Data entries
________________________
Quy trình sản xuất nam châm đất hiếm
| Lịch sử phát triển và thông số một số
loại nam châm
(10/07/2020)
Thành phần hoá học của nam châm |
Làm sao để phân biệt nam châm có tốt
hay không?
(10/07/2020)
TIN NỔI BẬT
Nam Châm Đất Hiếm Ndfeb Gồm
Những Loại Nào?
________________________
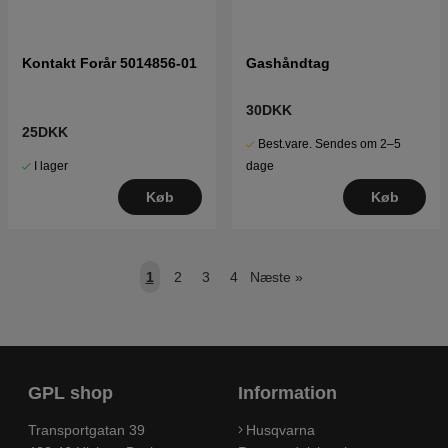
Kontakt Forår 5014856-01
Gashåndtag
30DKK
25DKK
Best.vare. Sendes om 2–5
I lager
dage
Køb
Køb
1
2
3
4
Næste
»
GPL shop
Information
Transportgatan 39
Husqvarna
________________________
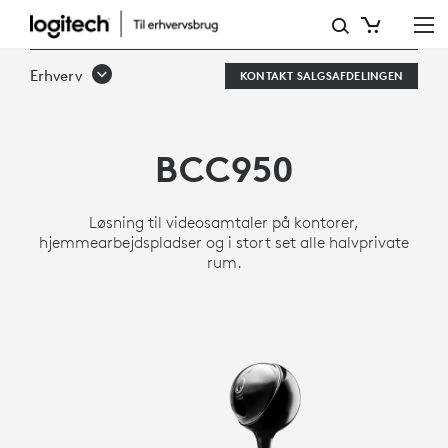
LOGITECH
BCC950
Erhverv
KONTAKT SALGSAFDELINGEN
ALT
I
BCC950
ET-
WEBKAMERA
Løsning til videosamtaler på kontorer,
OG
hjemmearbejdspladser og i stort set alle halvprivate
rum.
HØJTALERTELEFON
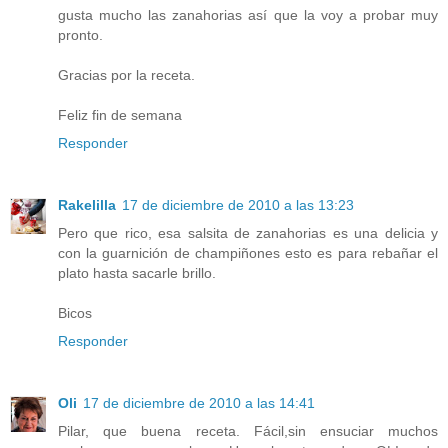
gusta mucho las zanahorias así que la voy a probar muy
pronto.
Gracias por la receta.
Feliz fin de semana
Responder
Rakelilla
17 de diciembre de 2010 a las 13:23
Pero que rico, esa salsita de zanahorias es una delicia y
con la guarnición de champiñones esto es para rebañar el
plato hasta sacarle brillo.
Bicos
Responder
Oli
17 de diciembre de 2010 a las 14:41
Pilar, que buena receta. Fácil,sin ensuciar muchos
________________________
Required work:
What this exercise asks for is every line of the data above with the word "diciembre".

Finished task:
17 de diciembre de 2010 a las 13:23
17 de diciembre de 2010 a las 14:41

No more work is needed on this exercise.